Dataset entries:
=== Section Start ===
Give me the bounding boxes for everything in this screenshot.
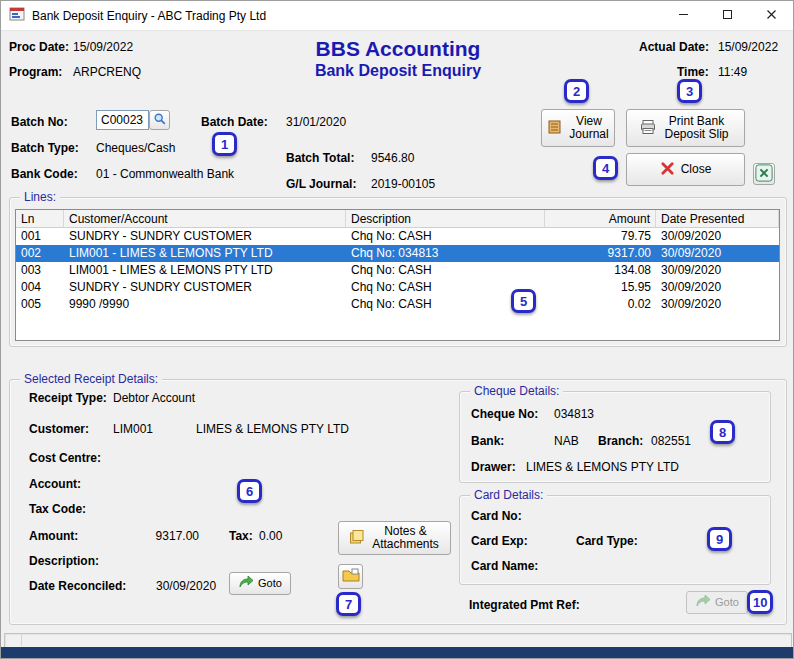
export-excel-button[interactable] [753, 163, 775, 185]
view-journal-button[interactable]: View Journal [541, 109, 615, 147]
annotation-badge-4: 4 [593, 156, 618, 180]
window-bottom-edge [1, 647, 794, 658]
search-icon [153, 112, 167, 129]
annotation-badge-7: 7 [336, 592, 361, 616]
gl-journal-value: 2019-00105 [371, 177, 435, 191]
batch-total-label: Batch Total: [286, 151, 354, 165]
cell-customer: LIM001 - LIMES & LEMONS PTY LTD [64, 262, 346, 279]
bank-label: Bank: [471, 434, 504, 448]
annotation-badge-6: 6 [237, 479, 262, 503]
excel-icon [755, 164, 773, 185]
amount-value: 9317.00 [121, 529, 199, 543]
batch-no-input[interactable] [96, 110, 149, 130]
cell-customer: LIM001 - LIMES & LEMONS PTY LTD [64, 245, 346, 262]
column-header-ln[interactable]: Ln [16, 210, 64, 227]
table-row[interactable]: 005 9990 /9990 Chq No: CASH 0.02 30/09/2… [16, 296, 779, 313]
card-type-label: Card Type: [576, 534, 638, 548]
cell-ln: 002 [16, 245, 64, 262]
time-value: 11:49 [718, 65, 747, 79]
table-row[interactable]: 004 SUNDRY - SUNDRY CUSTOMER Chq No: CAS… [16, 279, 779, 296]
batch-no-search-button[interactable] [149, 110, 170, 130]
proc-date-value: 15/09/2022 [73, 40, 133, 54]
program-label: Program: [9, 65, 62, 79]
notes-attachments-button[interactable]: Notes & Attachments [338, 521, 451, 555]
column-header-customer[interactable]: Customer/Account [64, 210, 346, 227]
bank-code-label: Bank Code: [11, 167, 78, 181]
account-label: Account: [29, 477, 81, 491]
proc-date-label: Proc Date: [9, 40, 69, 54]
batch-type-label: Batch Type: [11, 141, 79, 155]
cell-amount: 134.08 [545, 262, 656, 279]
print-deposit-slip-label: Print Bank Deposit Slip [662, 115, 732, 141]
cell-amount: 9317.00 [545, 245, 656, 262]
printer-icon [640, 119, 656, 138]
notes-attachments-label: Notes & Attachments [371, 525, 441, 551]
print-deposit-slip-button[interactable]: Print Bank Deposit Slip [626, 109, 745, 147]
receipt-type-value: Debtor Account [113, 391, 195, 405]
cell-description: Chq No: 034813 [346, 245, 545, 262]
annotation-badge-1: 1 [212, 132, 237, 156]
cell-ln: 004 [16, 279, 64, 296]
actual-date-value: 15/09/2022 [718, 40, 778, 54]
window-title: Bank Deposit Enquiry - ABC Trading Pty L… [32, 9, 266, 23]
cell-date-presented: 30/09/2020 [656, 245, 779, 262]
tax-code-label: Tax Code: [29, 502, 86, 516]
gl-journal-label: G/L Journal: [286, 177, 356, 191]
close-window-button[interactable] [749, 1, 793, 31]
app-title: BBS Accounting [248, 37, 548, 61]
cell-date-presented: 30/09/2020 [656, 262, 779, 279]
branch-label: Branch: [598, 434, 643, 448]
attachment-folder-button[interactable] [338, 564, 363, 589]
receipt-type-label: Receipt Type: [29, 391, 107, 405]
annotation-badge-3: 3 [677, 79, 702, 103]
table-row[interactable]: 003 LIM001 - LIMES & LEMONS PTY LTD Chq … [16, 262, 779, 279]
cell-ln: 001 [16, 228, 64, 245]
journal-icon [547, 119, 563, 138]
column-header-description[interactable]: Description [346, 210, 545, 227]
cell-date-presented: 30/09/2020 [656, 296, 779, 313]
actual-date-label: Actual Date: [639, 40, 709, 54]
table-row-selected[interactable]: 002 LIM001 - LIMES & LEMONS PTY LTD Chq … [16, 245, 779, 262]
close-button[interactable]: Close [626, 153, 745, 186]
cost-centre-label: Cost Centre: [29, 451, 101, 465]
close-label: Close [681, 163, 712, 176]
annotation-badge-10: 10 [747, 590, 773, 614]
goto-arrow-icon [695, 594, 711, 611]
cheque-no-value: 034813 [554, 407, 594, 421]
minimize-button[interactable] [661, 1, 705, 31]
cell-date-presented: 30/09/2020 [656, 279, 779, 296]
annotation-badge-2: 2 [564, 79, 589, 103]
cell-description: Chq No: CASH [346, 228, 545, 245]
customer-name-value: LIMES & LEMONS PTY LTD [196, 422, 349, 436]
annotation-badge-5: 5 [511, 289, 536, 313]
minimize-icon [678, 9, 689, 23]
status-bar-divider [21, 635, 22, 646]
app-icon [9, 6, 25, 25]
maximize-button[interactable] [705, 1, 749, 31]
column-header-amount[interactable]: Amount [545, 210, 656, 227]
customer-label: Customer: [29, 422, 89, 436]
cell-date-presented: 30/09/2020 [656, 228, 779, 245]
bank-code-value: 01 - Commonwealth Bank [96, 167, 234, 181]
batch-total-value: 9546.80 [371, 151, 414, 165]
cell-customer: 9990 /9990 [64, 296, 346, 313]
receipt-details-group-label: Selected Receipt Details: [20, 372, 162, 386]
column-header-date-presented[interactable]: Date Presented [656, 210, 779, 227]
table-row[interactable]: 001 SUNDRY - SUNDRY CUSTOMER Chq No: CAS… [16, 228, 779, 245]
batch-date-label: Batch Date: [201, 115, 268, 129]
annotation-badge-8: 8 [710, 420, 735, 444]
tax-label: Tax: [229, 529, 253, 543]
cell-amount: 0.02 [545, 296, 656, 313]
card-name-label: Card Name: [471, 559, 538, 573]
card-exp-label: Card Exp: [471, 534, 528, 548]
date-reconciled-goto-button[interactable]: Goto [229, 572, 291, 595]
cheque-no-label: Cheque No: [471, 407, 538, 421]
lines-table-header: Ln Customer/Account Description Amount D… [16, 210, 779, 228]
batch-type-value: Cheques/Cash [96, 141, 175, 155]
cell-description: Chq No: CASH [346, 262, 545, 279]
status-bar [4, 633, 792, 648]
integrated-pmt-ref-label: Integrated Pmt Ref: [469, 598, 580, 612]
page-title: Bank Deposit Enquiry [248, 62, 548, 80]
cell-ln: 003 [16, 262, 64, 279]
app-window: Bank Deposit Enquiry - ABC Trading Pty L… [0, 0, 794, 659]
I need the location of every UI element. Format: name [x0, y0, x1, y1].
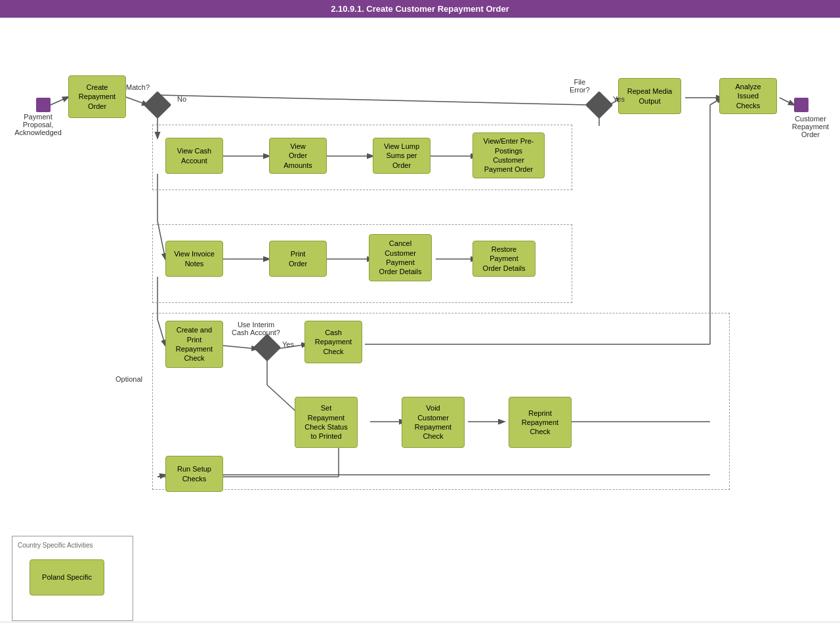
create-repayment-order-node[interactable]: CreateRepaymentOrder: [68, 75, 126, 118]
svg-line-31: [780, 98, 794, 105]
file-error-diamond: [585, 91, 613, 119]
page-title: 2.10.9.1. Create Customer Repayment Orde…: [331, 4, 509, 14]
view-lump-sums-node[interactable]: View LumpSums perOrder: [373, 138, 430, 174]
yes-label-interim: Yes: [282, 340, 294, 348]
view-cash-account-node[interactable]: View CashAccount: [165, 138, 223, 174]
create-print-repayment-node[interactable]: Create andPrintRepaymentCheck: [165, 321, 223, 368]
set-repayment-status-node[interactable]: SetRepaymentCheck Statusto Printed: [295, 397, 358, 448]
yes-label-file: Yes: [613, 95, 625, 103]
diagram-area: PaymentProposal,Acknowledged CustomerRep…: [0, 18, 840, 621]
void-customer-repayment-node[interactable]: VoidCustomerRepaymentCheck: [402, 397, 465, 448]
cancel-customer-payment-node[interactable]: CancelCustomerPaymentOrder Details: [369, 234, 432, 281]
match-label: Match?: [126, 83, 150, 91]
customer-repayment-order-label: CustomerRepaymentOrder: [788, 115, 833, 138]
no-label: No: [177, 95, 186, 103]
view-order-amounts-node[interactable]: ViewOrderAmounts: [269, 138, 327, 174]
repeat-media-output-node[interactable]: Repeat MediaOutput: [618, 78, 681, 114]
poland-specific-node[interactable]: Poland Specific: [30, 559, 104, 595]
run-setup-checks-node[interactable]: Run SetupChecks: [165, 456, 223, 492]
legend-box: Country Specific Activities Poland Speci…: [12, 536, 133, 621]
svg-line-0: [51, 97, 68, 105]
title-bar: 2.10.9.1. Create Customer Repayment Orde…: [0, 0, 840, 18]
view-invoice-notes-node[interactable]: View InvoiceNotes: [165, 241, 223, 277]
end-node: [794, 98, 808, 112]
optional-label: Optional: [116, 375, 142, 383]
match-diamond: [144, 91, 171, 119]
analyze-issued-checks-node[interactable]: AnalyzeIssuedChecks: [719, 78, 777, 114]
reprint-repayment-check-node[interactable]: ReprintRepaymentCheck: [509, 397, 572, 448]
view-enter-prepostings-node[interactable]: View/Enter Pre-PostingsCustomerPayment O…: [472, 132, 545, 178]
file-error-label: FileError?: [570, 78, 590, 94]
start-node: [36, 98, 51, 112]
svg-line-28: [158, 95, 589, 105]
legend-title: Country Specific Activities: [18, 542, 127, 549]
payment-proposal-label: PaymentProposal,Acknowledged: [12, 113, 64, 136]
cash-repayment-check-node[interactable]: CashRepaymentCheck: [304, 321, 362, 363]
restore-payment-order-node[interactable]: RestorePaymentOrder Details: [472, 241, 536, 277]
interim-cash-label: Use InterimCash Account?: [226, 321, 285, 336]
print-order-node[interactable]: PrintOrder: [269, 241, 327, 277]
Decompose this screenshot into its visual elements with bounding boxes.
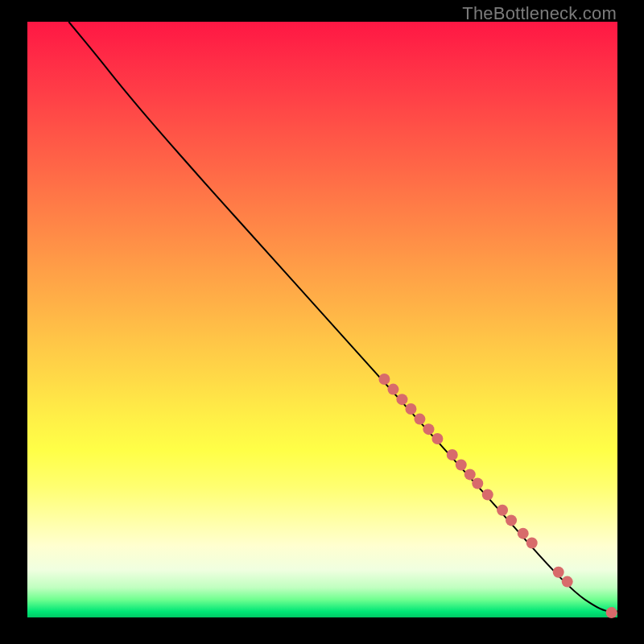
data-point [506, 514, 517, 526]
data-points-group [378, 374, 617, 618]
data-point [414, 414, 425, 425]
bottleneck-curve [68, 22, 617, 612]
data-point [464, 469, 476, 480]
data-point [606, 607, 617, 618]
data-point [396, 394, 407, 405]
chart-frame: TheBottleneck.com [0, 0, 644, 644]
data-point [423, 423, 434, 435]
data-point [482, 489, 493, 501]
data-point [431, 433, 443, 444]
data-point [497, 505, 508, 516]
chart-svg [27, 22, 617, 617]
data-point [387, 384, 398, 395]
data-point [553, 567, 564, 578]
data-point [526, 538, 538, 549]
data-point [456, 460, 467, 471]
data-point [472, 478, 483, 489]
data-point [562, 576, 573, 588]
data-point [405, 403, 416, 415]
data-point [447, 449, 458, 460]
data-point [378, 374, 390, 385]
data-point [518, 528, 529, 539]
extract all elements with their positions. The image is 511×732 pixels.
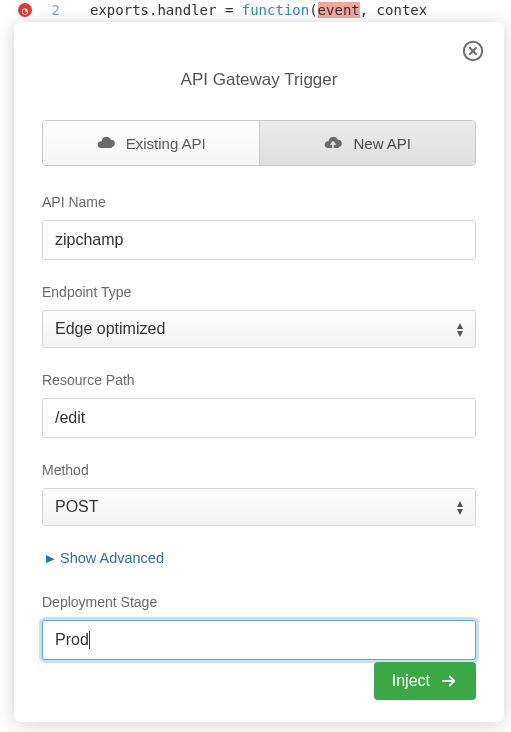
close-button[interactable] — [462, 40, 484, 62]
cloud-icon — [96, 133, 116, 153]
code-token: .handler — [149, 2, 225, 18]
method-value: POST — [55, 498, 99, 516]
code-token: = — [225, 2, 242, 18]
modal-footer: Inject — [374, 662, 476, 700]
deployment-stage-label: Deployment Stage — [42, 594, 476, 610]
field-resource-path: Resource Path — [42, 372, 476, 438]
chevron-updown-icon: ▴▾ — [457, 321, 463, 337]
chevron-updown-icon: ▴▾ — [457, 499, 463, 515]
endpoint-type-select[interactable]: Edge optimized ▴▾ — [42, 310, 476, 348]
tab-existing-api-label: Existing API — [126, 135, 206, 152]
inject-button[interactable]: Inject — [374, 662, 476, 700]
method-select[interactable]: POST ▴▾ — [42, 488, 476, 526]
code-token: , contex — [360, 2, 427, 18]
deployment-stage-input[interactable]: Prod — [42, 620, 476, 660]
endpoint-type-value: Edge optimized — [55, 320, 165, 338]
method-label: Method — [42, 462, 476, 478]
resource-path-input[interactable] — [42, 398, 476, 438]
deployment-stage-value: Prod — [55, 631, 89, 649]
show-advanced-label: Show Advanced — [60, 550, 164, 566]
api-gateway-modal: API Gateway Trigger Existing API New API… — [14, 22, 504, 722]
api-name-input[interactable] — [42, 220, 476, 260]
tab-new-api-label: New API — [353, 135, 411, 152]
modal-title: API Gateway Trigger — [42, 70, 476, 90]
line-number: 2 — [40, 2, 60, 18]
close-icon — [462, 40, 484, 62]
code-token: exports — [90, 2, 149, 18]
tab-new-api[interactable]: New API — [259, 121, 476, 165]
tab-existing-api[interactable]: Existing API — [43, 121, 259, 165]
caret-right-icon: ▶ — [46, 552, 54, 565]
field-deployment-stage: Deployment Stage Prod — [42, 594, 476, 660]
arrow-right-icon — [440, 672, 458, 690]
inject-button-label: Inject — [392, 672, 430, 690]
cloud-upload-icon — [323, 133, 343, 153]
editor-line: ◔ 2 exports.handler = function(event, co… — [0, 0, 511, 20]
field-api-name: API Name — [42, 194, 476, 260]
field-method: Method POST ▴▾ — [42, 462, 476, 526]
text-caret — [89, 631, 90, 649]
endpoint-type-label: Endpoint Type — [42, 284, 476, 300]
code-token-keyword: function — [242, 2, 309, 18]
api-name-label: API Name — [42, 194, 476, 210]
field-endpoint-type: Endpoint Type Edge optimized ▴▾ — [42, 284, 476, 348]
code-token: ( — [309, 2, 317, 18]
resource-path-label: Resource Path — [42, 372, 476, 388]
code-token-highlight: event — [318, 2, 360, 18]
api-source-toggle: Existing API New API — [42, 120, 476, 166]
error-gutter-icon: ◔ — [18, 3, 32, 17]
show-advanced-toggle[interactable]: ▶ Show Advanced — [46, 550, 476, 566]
=== Section End ===
Directions: Extract from the data every line where "boxes" shows up.

Answer to this problem:
Give me the bounding boxes for everything in this screenshot.
Decompose this screenshot into its visual elements with bounding boxes.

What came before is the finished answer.